** Task inputs follows **
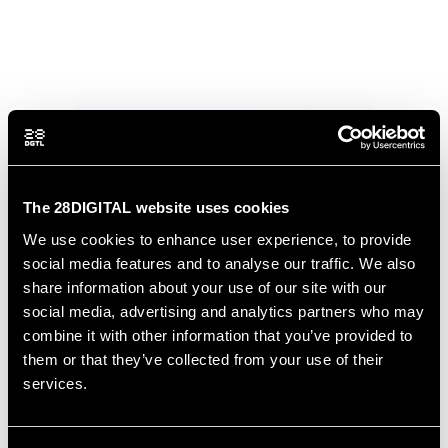
The 28DIGITAL website uses cookies
We use cookies to enhance user experience, to provide
social media features and to analyse our traffic. We also
share information about your use of our site with our
social media, advertising and analytics partners who may
combine it with other information that you’ve provided to
them or that they’ve collected from your use of their
services.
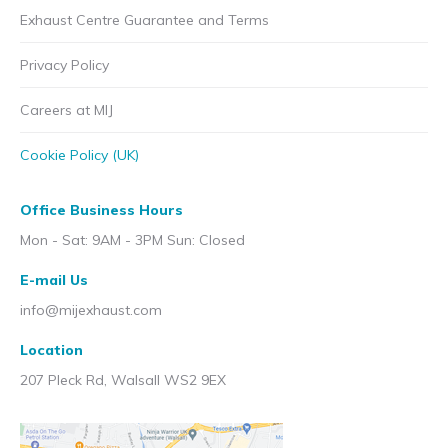
Exhaust Centre Guarantee and Terms
Privacy Policy
Careers at MIJ
Cookie Policy (UK)
Office Business Hours
Mon - Sat: 9AM - 3PM Sun: Closed
E-mail Us
info@mijexhaust.com
Location
207 Pleck Rd, Walsall WS2 9EX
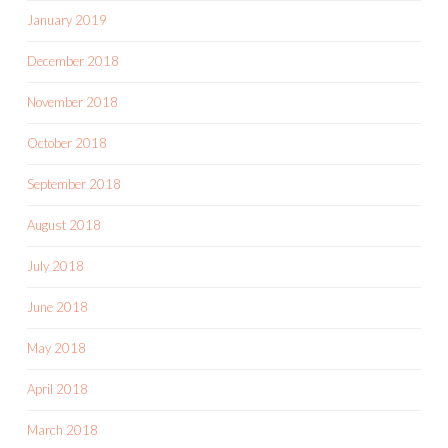
January 2019
December 2018
November 2018
October 2018
September 2018
August 2018
July 2018
June 2018
May 2018
April 2018
March 2018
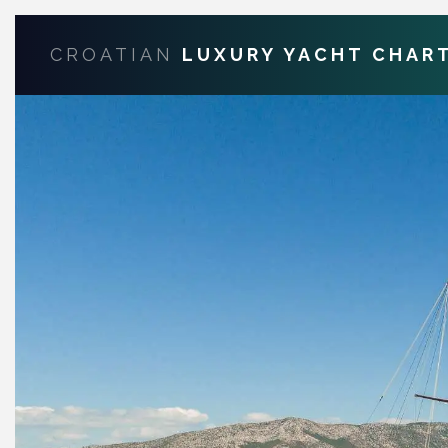
CROATIAN
LUXURY YACHT CHAR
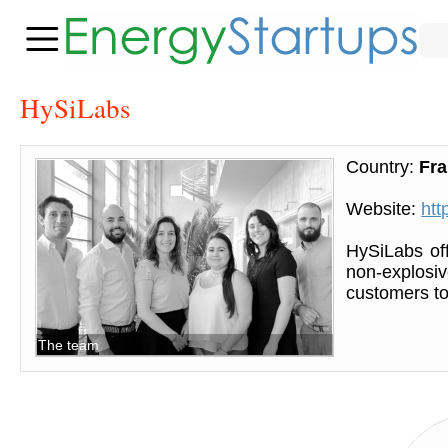
HySiLabs
Country:
Fr
Website:
htt
HySiLabs off
non-explosi
customers to 
The team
** End of Task inputs **
Every line from the one with "combine it with" through the one with "January 2019" is to be reproduced exactly as written above, and the pictures are to be dropped.

■ **Solution for this exercise**:
combine it with other information that you’ve provided to
them or that they’ve collected from your use of their
services.
Exhaust Centre Guarantee and Terms
Privacy Policy
Careers at MIJ
Cookie Policy (UK)
Office Business Hours
Mon - Sat: 9AM - 3PM Sun: Closed
E-mail Us
info@mijexhaust.com
Location
207 Pleck Rd, Walsall WS2 9EX
January 2019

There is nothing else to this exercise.